Mark 9:30 –31 Second Passion Prediction


Jesus will be “handed over” into human hands. The Baptist was “handed over” (1:14) and increasing reference to this quasi-technical term (actually, “theological terms”) will be noted, especially in chapters 14 & 15. We anticipate a fate comparable to that of the Baptist.

Mark 9:32 –34 Misunderstanding


They “did not understand” because they still saw “men as trees, walking” or because they understood enough to know they did not want to understand it any more (Malbon, 63), or because Mark wants us to see that they were actually regressing and ask why they could be so dense (Donahue, 284). They had been arguing over who was the greatest in their group, like boys in the playground!

Mark 9:35 – 37 Instruction on Discipleship


Jesus responds by picturing the new nature of greatness within his followers. The one who is the greatest is the servant of all. We remember that Jesus will say that “the Son of Man came not to be served but to serve”(10:45) Here he presents the “poster child” of the kingdom. The child does no represent a romantic ideal of innocence: the child is the one who is completely powerless, with less status that a slave. In exemplifying God being for the powerless, Jesus uses the language of agency: “the agent is as the one who sent him”. Jesus is the agent/apostle of God.

Mark 9:38 More Misunderstanding


Why John by himself? Who is the strange exorcist? Is the “following us” referring to Jesus and his disciples or just to the disciples? Was this exorcist doing what the disciples could not do (9:28-29)? Did they forbid him or prevent him, as they will prevent children from coming to Jesus (10:14)? Oh, the questions that come up here!

Mark 9:39 – 49 More Instruction on Discipleship


Jesus puts forward a minimalist entry requirement: if you are not against us (Jesus identifying himself with the exorcist who is working in his name), you are for us (so too, Lk 9:50). We are probably more familiar with the opposite form of this saying: he who is not for me is against me (e.g. Matt. 12:30, Lk. 11:23) (I remember reading a small, but significant, piece written by Bishop JAT Robinson in the early 60s where he develops a case for the minimalist approach, based on the use of Greek prepositions in the Gospels. I have never since been able to lay my hands on this article. Oh, the frustration)

Strangely, we then have a number of sayings (vv. 42-48) that seem to argue in the opposite direction – how difficult it is to be a follower of Jesus and what extreme measures are justified to overcome the obstacles that come in our way. Why does mark put them here?

And then there are the two sayings about salt!

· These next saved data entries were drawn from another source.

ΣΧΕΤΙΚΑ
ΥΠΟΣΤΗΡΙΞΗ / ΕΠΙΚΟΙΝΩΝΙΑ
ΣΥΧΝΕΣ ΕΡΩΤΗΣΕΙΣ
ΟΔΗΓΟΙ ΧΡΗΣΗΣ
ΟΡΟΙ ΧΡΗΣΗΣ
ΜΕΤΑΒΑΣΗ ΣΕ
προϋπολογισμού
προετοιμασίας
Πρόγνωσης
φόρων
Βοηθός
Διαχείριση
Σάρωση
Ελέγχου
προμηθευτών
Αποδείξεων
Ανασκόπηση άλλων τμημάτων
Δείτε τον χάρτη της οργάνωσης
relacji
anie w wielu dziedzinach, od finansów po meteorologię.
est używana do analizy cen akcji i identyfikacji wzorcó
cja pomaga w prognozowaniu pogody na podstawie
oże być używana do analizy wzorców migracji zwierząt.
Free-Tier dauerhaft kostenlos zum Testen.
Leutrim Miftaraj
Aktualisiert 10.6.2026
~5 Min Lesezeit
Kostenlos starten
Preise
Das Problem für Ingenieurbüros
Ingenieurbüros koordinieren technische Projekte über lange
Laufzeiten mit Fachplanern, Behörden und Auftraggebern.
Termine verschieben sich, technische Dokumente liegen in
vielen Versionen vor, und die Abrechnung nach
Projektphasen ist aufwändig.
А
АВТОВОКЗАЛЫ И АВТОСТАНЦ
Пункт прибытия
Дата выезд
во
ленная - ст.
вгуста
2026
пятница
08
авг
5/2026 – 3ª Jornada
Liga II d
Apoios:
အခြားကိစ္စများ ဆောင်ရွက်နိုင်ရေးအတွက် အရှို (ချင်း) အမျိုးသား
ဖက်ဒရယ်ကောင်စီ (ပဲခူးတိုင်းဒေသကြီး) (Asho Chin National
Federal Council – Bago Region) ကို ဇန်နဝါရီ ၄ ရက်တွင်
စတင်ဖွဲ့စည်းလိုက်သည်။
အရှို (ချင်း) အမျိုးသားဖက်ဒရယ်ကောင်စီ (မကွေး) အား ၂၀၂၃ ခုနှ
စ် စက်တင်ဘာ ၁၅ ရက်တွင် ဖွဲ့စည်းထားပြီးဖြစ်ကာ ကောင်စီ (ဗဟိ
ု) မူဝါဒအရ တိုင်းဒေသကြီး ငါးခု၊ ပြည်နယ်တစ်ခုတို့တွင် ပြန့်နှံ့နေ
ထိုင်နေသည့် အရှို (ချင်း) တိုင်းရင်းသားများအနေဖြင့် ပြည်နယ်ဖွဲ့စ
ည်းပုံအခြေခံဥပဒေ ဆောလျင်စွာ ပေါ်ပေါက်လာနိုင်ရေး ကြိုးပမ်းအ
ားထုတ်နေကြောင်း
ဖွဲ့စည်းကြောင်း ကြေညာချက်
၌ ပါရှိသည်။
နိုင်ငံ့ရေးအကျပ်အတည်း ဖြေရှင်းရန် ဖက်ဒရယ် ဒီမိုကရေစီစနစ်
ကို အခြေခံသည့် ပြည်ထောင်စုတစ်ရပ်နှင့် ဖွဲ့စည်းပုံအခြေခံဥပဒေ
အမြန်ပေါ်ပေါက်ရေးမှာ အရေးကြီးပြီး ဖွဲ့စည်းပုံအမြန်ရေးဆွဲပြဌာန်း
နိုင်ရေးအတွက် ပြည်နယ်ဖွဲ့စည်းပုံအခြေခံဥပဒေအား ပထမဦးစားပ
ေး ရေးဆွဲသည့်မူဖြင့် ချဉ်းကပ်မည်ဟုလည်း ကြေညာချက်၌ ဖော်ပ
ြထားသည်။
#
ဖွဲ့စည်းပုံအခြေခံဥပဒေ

Mark 10:1 – 31 He turns the world upside down

Mark 10:2 – 12 Teaching about Divorce


As with the model of the child, so too with the practice of marriage and divorce, we need to rid ourselves of 21st Century assumptions. Marriage was not the romantic joining together of two individuals but more the economic and political joining together of two families. The marriage “symbolized the fusion of the honor of both families involved’ (Malina, 240). Marriage was a contact arranged between two groups of men and concluded with the bringing of the wife into the husband’s household. The wife was effectively a stranger in this household until she had delivered a son. The wife appears to be little more than a chattel that is moved from one household to another, the payment that seals the contract.

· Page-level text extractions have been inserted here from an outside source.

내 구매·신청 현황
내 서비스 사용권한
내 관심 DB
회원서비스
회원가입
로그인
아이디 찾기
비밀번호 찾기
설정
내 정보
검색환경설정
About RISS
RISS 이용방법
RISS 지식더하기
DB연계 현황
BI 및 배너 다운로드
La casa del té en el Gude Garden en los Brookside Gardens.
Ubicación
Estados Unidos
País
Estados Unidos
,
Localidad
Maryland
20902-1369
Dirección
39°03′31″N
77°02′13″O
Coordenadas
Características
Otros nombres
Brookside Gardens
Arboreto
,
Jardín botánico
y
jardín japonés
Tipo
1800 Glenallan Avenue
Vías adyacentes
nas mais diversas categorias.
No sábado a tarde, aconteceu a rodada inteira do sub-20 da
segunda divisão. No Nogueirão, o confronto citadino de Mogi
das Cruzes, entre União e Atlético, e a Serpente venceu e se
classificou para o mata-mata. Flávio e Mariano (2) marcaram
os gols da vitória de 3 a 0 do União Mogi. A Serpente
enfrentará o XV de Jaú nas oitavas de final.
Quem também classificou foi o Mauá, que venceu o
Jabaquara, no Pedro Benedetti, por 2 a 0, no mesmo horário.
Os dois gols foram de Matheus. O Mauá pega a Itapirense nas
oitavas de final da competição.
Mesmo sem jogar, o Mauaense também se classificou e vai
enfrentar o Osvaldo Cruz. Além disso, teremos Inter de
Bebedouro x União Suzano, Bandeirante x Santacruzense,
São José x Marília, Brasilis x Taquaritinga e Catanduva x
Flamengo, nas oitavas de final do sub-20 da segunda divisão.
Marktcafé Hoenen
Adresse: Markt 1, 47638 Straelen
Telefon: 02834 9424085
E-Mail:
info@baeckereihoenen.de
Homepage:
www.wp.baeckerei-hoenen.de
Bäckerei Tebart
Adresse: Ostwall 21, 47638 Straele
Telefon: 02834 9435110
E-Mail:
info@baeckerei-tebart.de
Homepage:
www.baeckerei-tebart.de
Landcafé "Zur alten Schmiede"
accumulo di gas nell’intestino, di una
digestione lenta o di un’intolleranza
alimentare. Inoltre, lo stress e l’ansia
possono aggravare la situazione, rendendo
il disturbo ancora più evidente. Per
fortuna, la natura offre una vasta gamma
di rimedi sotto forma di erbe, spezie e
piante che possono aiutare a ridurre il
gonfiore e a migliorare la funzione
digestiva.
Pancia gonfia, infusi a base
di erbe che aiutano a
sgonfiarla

Adultery means to dishonor a male by having sexual relations with his wife.” (Malina, 241) Since women cannot embody gender honor, a woman cannot dishonor another woman by have sexual relations with her wife. “Nor can a married man dishonor his wife by having sexual relations with some other female.”(Malina, 241)

Divorce was not forbidden. Initially, it was initiated solely by the husband. (Within early Judaism, women come to be able to initiate a Git, a bill of divorce.) Issues involved are the loss of honor in one or other household and the leaving of the wife out in the cold; she had been disembedded from her paternal household by her marriage and now cannot go back.

Mark’s Jesus sees the fusion of the two families as so fundamental that it is supported by the second creation story (Gen. 2:24). The effect of splitting up this family union is a sin against God’s creation: they are one flesh. However, divorce is allowed as a concession to human hardness of heart. Mark’s Jesus stops short of remarriage.

Mark’s Jesus is ahead of his time in seeing remarriage as an affront to the honor of the first wife: “commits adultery against her”. In addition, it reflects the movement towards allowing women the right to initiate divorce and initiate dishonor; “if she divorces her husband ..” In appealing to the heart of marriage in the creation story, Mark’s Jesus is able to turn reality on its head by saying that in marriage it is the husband that leaves his mother and father and cleaves to his wife, whereas in reality it is the other way around – the wife is disembodied from her family and is re-embodied within her husband’s family. At every point, Jesus is turning everything about marriage around and tipping it upside down. Elizabeth Malbon sees the restricting of divorce by Jesus as an attempt to protect the partner most hurt by divorce in that society – women (Malbon, 67)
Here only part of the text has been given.